Data items
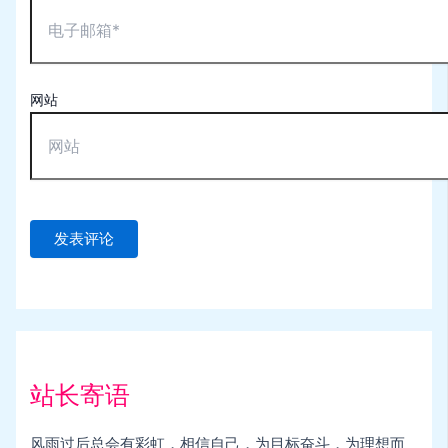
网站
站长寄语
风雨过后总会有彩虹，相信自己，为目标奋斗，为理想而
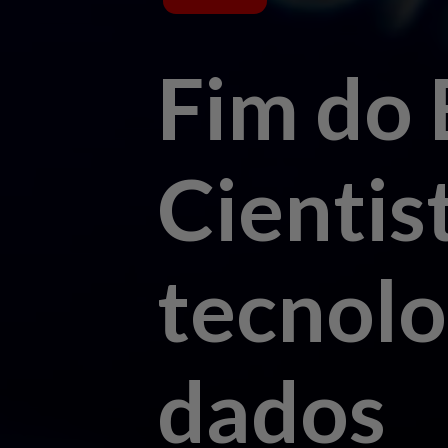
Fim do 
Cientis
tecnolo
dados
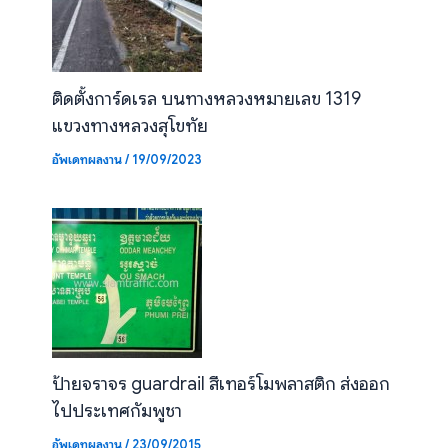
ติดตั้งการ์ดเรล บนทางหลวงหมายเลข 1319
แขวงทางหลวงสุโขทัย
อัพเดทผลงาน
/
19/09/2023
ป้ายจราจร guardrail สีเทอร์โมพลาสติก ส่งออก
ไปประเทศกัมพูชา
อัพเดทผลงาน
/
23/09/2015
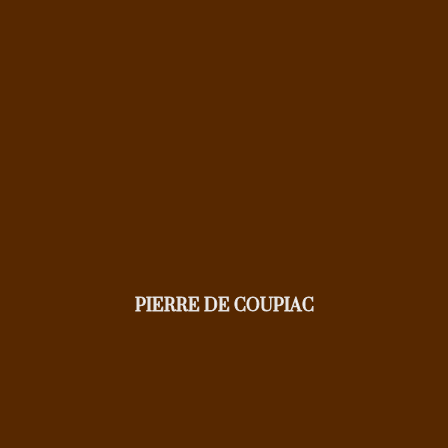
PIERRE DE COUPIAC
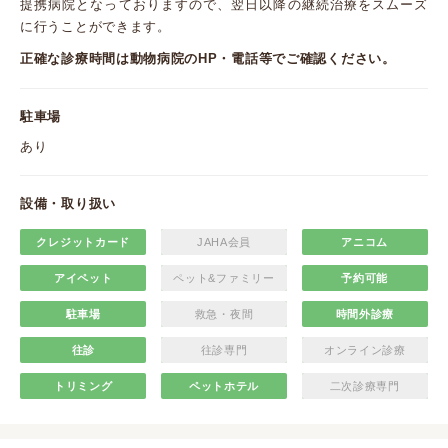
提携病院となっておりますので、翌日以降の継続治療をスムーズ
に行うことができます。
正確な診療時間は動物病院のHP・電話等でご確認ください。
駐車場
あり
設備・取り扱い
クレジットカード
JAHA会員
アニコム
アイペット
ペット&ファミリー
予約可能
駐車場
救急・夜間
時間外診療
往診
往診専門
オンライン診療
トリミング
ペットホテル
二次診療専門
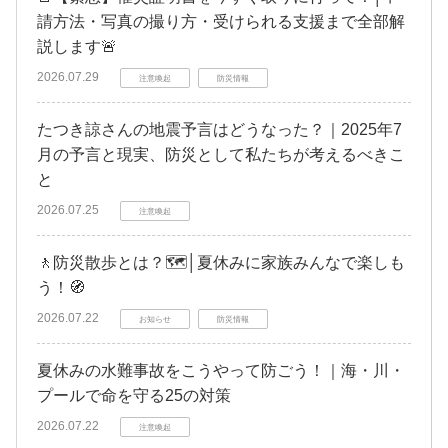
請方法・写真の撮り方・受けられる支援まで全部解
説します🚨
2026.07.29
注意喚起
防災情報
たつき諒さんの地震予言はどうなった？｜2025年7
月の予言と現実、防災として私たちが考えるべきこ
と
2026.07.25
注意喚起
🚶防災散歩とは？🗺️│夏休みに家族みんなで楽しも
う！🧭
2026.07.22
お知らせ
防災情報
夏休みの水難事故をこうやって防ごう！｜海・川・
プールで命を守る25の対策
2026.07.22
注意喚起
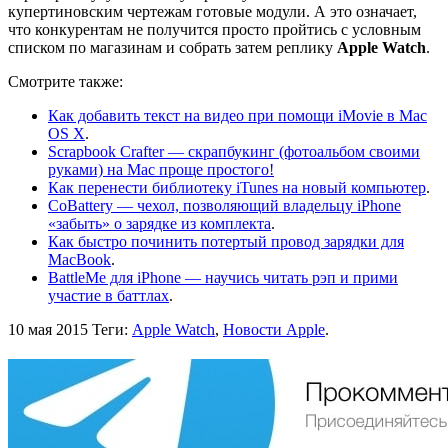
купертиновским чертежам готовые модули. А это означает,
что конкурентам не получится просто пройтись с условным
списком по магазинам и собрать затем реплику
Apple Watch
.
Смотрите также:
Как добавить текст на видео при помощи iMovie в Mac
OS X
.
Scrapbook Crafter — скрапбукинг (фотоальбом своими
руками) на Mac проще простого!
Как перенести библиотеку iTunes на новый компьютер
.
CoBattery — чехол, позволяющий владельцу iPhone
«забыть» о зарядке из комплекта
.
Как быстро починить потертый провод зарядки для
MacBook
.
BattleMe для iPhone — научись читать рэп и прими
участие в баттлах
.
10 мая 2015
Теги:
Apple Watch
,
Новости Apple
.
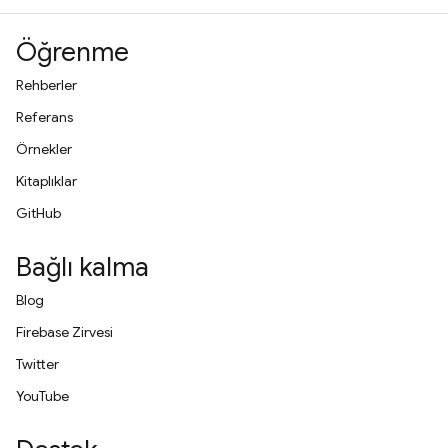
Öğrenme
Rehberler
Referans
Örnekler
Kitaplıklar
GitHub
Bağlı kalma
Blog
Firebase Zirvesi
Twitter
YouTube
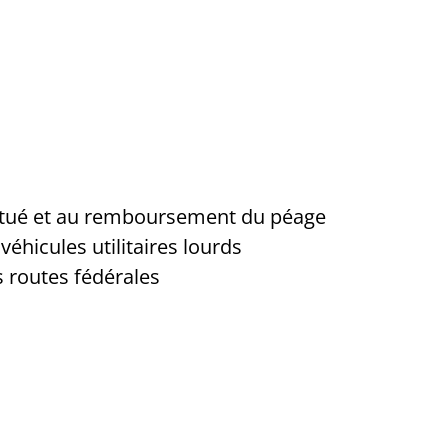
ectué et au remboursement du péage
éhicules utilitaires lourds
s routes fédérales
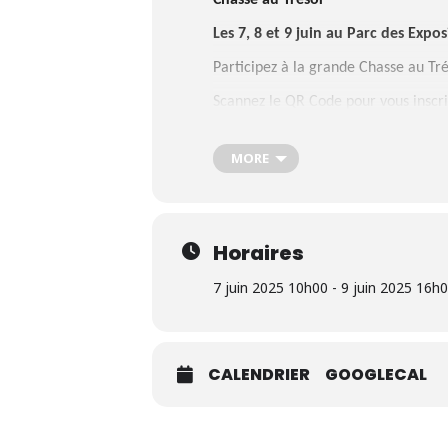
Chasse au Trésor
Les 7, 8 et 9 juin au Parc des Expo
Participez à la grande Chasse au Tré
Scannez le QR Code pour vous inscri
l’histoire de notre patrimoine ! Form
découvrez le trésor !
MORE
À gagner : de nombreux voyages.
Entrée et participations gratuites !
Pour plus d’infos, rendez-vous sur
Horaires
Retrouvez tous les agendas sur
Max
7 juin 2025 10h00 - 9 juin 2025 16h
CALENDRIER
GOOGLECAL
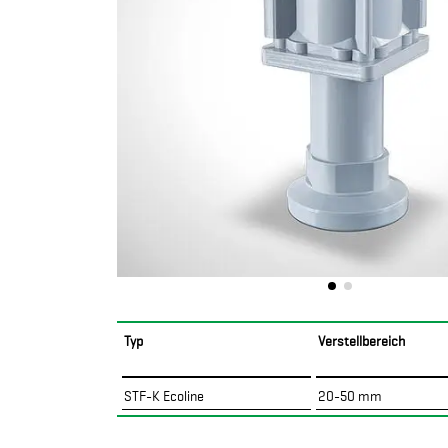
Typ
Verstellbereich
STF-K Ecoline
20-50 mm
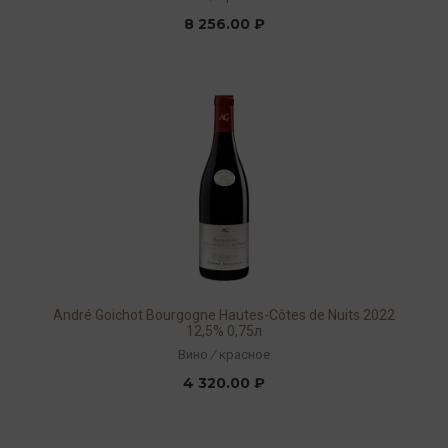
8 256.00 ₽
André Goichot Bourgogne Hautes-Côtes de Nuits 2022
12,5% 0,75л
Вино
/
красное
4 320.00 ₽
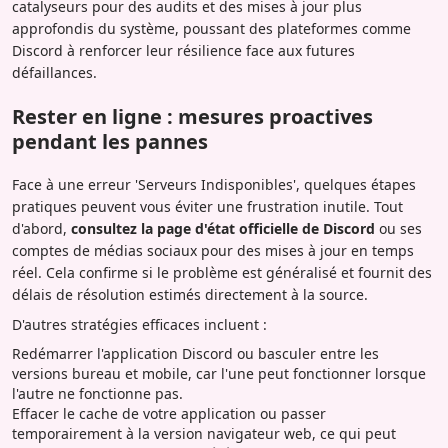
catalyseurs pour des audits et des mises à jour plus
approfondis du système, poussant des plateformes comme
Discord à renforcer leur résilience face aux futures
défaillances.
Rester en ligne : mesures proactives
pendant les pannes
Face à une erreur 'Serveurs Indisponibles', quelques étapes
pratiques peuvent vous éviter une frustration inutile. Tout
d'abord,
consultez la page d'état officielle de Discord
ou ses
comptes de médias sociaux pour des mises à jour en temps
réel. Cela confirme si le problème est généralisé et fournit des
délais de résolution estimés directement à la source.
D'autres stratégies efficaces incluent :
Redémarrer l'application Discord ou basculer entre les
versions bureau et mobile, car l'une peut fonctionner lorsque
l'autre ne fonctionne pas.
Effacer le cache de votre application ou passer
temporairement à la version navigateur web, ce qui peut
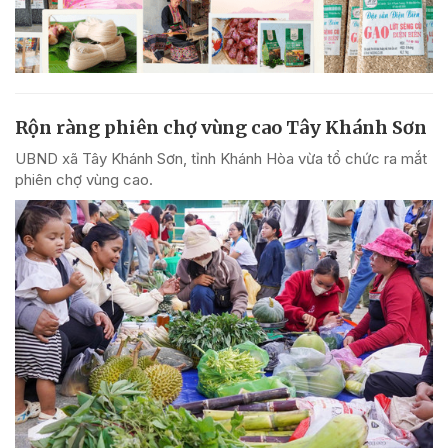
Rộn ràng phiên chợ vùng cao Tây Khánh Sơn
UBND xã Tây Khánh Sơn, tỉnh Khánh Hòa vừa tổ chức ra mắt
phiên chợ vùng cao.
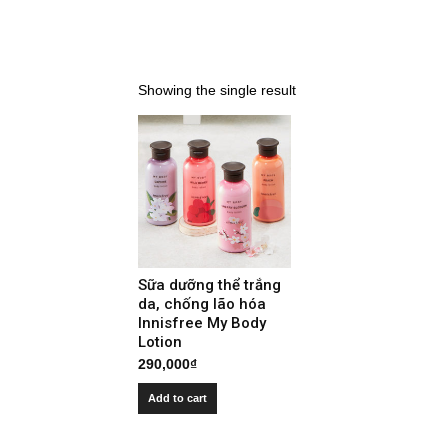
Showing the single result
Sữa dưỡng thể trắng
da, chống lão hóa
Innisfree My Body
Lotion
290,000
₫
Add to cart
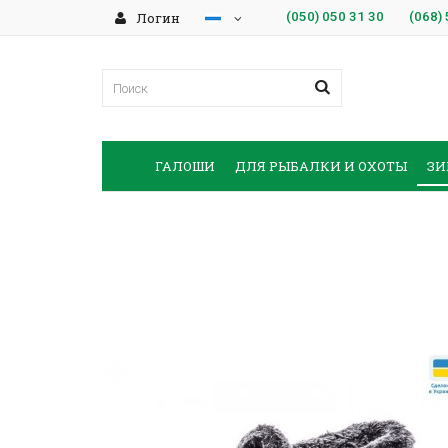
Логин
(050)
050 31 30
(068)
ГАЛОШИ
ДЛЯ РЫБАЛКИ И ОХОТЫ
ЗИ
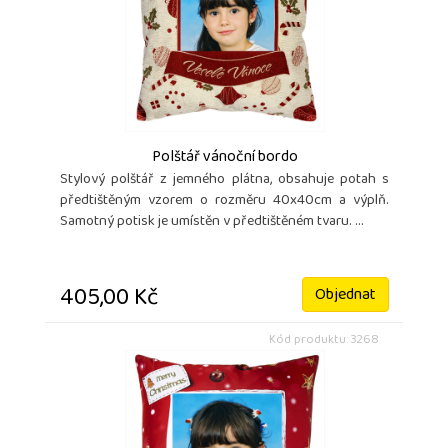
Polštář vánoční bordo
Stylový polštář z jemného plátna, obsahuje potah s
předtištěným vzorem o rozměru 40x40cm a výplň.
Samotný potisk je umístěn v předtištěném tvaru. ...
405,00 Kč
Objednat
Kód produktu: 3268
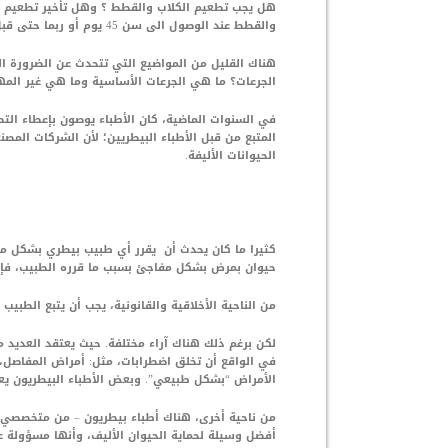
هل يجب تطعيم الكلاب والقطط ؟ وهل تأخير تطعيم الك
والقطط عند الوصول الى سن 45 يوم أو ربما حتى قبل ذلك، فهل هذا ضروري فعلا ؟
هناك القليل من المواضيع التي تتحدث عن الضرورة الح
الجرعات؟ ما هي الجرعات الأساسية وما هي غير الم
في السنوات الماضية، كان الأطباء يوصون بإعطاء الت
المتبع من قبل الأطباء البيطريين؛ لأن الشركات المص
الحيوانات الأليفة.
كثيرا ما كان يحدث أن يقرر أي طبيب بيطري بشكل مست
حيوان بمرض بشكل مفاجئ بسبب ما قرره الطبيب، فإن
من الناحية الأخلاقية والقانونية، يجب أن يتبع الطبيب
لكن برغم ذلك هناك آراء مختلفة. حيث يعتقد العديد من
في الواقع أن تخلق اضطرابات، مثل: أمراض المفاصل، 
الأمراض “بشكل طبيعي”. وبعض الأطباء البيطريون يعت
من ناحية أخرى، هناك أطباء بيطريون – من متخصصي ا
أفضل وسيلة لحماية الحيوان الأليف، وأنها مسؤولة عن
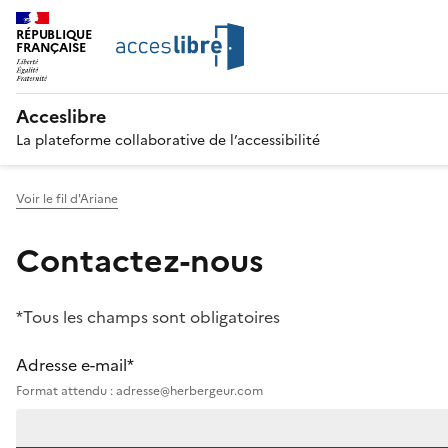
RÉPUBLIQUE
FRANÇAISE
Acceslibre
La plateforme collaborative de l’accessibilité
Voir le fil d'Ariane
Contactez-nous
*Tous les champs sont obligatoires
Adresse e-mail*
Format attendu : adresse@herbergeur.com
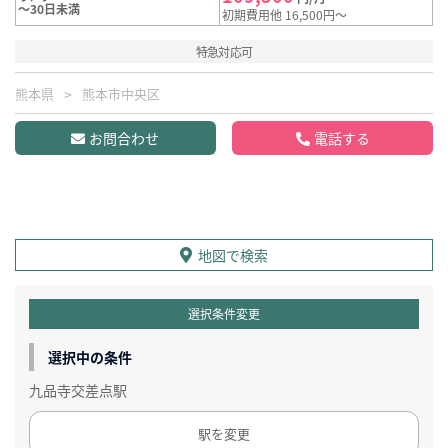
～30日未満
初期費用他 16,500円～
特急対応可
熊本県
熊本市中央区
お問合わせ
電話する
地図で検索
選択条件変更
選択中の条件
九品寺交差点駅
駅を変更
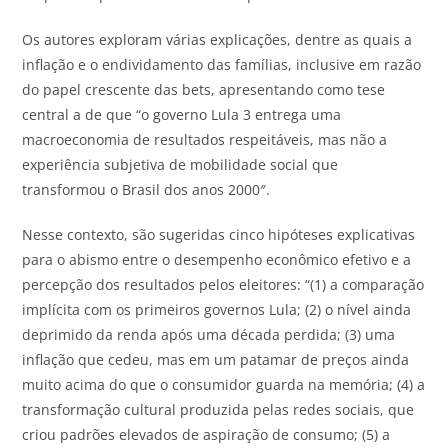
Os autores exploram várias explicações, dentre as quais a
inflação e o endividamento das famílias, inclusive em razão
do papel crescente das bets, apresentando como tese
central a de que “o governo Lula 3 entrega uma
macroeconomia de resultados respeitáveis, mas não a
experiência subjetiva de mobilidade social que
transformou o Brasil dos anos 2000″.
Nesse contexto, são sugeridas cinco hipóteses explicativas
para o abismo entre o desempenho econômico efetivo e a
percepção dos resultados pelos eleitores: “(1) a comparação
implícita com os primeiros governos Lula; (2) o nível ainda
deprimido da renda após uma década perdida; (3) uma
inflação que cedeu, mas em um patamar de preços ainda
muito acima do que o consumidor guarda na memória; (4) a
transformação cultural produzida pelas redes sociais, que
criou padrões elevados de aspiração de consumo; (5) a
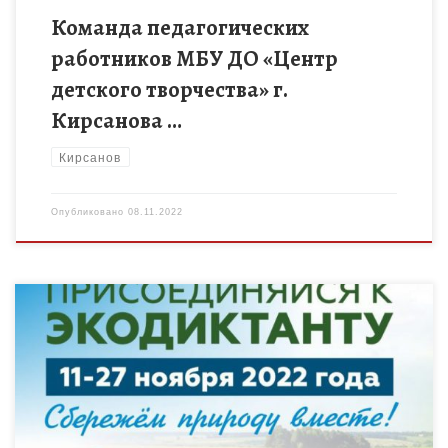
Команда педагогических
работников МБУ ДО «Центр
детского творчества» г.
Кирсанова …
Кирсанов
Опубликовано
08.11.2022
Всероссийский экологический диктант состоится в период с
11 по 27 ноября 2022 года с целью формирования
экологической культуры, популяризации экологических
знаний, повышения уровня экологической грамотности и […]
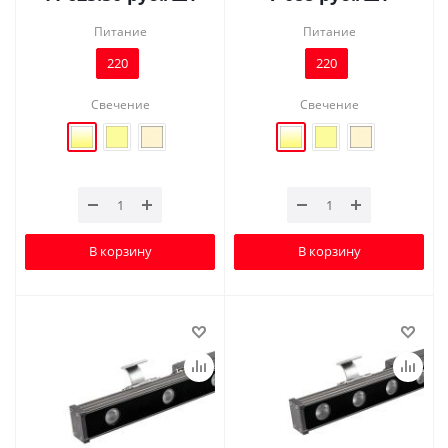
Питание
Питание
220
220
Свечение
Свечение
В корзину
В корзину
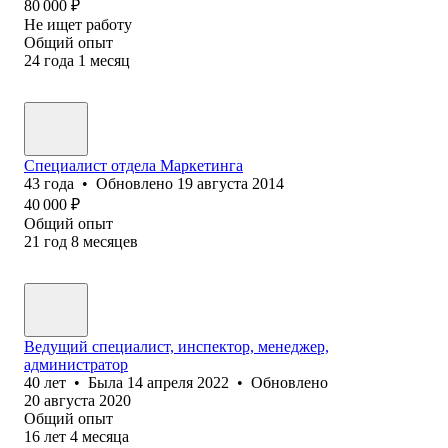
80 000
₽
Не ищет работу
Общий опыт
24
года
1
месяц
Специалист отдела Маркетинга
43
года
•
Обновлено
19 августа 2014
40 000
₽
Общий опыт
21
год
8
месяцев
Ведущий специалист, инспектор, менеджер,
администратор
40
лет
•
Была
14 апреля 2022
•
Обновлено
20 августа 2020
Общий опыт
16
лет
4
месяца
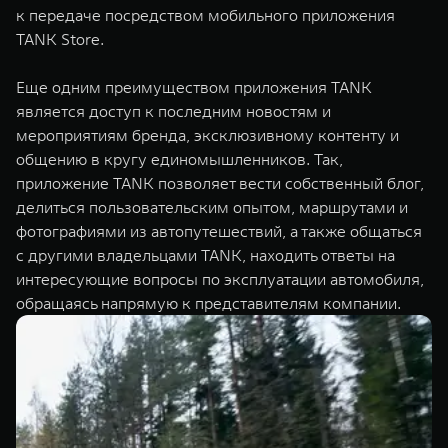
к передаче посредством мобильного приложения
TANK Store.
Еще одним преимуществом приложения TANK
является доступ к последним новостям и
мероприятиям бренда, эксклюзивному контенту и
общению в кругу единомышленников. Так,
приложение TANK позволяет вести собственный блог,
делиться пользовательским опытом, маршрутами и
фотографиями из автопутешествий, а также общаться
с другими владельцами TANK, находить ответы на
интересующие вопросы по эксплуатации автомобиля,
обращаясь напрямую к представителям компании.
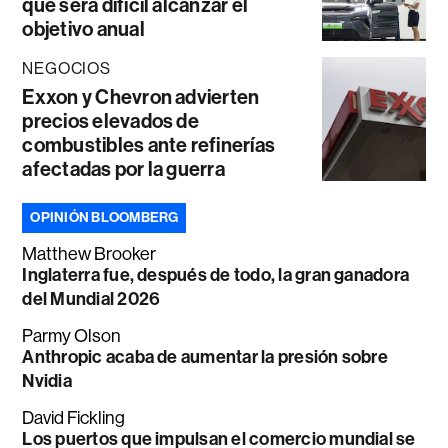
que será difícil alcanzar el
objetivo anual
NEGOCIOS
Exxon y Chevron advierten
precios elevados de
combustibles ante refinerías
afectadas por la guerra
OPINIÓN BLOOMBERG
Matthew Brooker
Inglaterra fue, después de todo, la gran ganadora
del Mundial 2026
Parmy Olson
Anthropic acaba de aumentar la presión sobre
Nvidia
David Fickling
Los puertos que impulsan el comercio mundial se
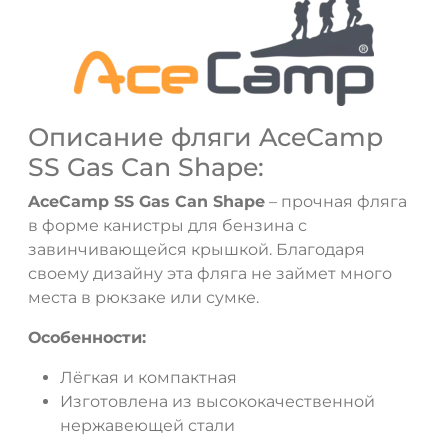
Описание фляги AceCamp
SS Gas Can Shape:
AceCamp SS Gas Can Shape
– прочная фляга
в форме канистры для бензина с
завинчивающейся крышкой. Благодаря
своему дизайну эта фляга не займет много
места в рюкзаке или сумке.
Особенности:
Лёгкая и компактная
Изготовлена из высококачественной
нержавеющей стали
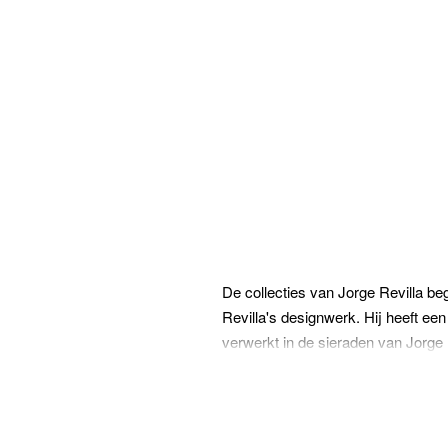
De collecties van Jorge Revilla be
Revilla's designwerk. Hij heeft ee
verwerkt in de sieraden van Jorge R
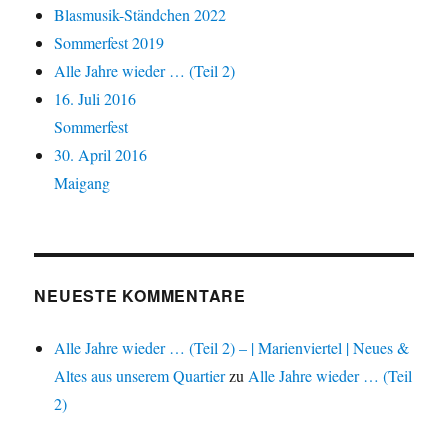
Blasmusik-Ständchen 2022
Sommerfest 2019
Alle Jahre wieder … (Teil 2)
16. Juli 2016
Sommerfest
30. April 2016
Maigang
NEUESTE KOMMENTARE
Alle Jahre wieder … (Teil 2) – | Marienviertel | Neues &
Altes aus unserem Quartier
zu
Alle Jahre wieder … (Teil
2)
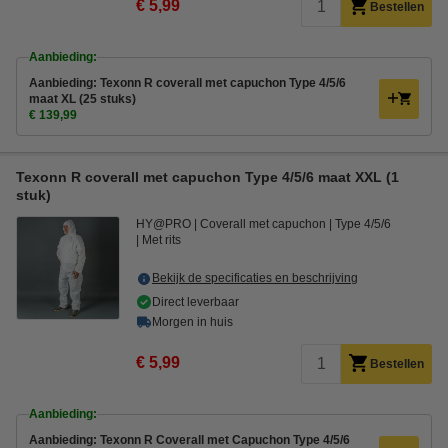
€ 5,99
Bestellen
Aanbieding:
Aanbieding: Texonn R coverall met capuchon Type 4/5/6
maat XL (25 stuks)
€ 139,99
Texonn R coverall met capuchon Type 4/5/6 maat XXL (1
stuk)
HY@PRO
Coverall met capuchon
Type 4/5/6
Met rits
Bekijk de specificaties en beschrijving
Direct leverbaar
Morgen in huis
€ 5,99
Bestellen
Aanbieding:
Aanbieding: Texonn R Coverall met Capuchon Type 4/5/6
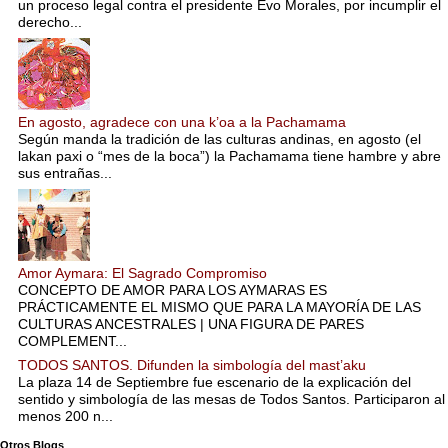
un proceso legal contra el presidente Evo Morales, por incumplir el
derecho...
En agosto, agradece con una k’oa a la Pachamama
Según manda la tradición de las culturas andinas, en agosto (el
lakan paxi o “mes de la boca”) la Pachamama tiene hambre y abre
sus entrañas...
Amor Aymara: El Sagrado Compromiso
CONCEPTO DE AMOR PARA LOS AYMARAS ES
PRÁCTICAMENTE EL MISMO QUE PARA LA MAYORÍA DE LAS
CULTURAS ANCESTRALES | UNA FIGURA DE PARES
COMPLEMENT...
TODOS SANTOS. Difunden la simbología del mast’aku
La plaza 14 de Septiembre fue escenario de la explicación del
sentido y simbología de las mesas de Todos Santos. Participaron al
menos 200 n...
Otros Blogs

**Instructions for the task**
Find all the lines with "jour" in the data and copy them.

**Reply to the task**
catalyseurs pour des audits et des mises à jour plus
comptes de médias sociaux pour des mises à jour en temps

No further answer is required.